With betas of OS X 10.7 Lion now in the hands of developers, we’ve seen a decent number of iOS style features migrate their way into OS X. Indeed, Apple isn’t shy about its strategy here and Steve Jobs himself said as much when Apple previewed OS X Lion for the first time a few months ago.

Technightowl writes:

It appears that Apple’s ultimate goal is to meld the iOS and Mac OS X as much as possible, so you can switch from one to the other without having to think about it. Indeed, they’ve already done a fair amount of that sort of integration with input devices. The basic feel of any Apple standalone keyboard these days is near-identical to the one on their notebooks. The Magic Mouse inherits some of the touch capability of the Mac portable trackpad, and I haven’t begun to consider the Magic Trackpad…

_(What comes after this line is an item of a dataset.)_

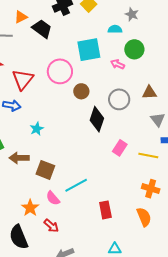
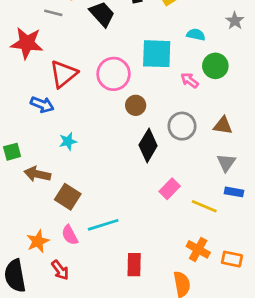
gray star: (132, 14) -> (235, 21), moved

The point of it all is that it’s clear to me that Apple wants to reduce the learning curve from device to device, and increase the comfort zone. That explains why some iOS features are being transported to Mac OS X Lion, for better or worse…

These days, Apple expects you to figure out the basics on Macs and mobile gadgets with minimal instruction. It should “just work” is the mantra…

But are these all welcome changes?

Using a mobile device is an inherently different user experience than using a device running a full fledged modern OS. What may work swimmingly on the former may be convoluted on the latter. Of course, we always run into the trap of preferring a UI we’re used to over what may objectively be a more intuitive interface. Still, scrollbars in OS X that appear only when one clicks on a document and trackpad scrolling that work in the “opposite” direction may take a while to get used to. As far as we can tell, Apple will give users options to revert back to the old setup so there’s no reason to worry just yet.